子 ID をパラメーターで使用する方法

このトピックでは、入力パラメーター、出力パラメーター、および IAccessible メソッドから返される子 ID を解釈するための特殊なケースについて説明します。

入力パラメーター

Microsoft Active Accessibility 関数の多くおよびほとんどの IAccessible プロパティは、入力パラメーターとして VARIANT 構造体を受け取ります。 ほとんどの IAccessible プロパティの場合、このパラメーターを使用すると、クライアント開発者は、オブジェクト自体に関する情報が必要か、オブジェクトの単純な要素に関する情報が必要かを指定できます。

Microsoft Active Accessibility には、オブジェクト自体に関する情報が必要であることを示す定数 CHILDID_SELF が用意されています。 単純な要素に関する情報を取得するために、クライアント開発者は VARIANT パラメーターでその子 ID を指定します。

VARIANT パラメーターを初期化するときは、lVal メンバーで子 ID 値 (またはCHILDID_SELF) を指定するだけでなく、vt メンバーにVT_I4を指定してください。

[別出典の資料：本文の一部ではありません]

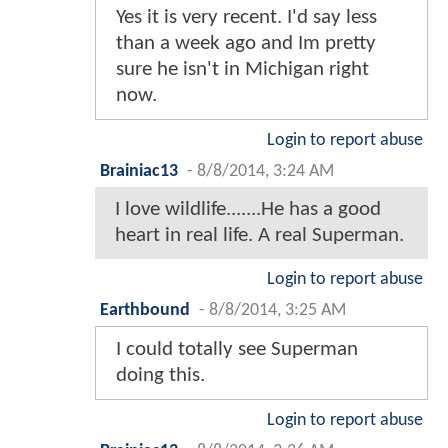
Yes it is very recent. I'd say less
than a week ago and Im pretty
sure he isn't in Michigan right
now.
Login to report abuse
Brainiac13
-
8/8/2014, 3:24 AM
I love wildlife.......He has a good
heart in real life. A real Superman.
Login to report abuse
Earthbound
-
8/8/2014, 3:25 AM
I could totally see Superman
doing this.
Login to report abuse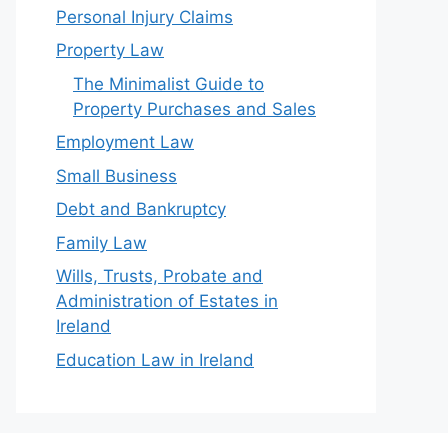
Personal Injury Claims
Property Law
The Minimalist Guide to
Property Purchases and Sales
Employment Law
Small Business
Debt and Bankruptcy
Family Law
Wills, Trusts, Probate and
Administration of Estates in
Ireland
Education Law in Ireland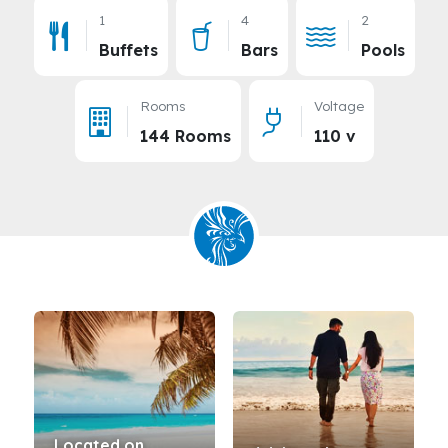
1
4
2
Buffets
Bars
Pools
Rooms
Voltage
144 Rooms
110 v
Located on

たとえば、オブジェクトの子要素の 1 つではなく、オブジェクトの名前を取得するには、IAccessible::get_accName ( lVal メンバーにCHILDID_SELFvt メンバー内のVT_I4) の最初のパラメーターに対して VARIANT を初期化し、IAccessible::get_accName を呼び出します。

出力パラメーター

いくつかの IAccessible 関数とメソッドには、子 ID または子オブジェクトへの IDispatch インターフェイス ポインターを含む VARIANT* 出力パラメーターがあります。 クライアントは、VT_I4子 ID (単純な要素) または CHILDID_SELF (完全なオブジェクト) を持つ IDispatch インターフェイス ポインターを受け取るかどうかに応じて、さまざまな手順 実行する必要があります。 これらの手順に従うと、 IAccessible インターフェイス ポインターと子 ID が提供されます。これにより、クライアントは IAccessible のメソッドとプロパティを使用できるようになります。 これらの手順は、 IAccessible::accHitTestget_accFocusおよび get_accSelection メソッドに適用されます。 また、 AccessibleObjectFromEventAccessibleObjectFromPointおよび AccessibleObjectFromWindow クライアント関数にも適用されます。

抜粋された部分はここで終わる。